On 08/03/2008, David Gerard dgerard@gmail.com wrote:
http://wwmm.ch.cam.ac.uk/blogs/murrayrust/?p=997
They have a specific hate-on for Wikipedia:
"Chemical Abstracts Service (CAS) objects to anyone encouraging the use of SciFinder - and STN - to curate third-party databases or chemical substance collections, including the one found in Wikipedia."
The claim is that "CAS numbers are copyright CAS/ACS who have the legal right to regulate their use - as above." I find this idea highly dubious myself, though I wonder what countries it would legally fly in. Particularly given that "CAS identifiers have come to be accepted as a primary identifier system for chemistry."
Anyone here have informed legal commentary?
Also (and this is why I've posted it to foundation-l) - anyone interested in a bit of organisational outreach to work out what can be done about this?
That isn't hate.

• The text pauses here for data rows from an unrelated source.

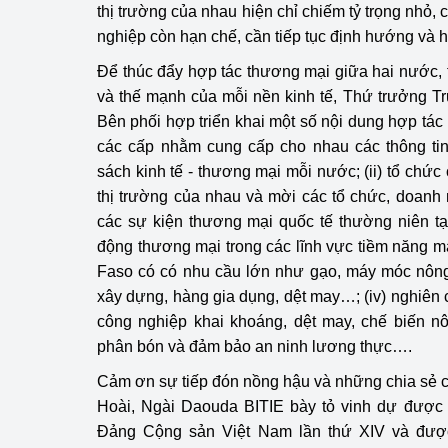
thị trường của nhau hiện chỉ chiếm tỷ trọng nhỏ
nghiệp còn hạn chế, cần tiếp tục định hướng và h
Phát triển công nghi
Để thúc đẩy hợp tác thương mại giữa hai nước, 
Phát triển năng lượ
và thế mạnh của mỗi nền kinh tế, Thứ trưởng T
Bên phối hợp triển khai một số nội dung hợp tác n
các cấp nhằm cung cấp cho nhau các thông tin 
sách kinh tế - thương mại mỗi nước; (ii) tổ chức
thị trường của nhau và mời các tổ chức, doanh
các sự kiện thương mại quốc tế thường niên tại 
động thương mại trong các lĩnh vực tiềm năng m
Faso có có nhu cầu lớn như gạo, máy móc nông ng
xây dựng, hàng gia dụng, dệt may…; (iv) nghiên 
công nghiệp khai khoáng, dệt may, chế biến n
phân bón và đảm bảo an ninh lương thực….
Cảm ơn sự tiếp đón nồng hậu và những chia sẻ
Hoài, Ngài Daouda BITIE bày tỏ vinh dự được 
Đảng Cộng sản Việt Nam lần thứ XIV và đượ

That is fear. The amount of money in large chemistry databases is significant. Wikipedia doesn't threaten that yet but has the potential to so do.
The copyright claim is hard to judge. A horrible mixture of database rights and more conventional copyright so yeah any legal commentary is going to need to be seriously informed.
In terms of open alternatives I supose the IUPAC systematic naming scheme would be closest but that is slightly problematical since it doesn't always produce consistent results.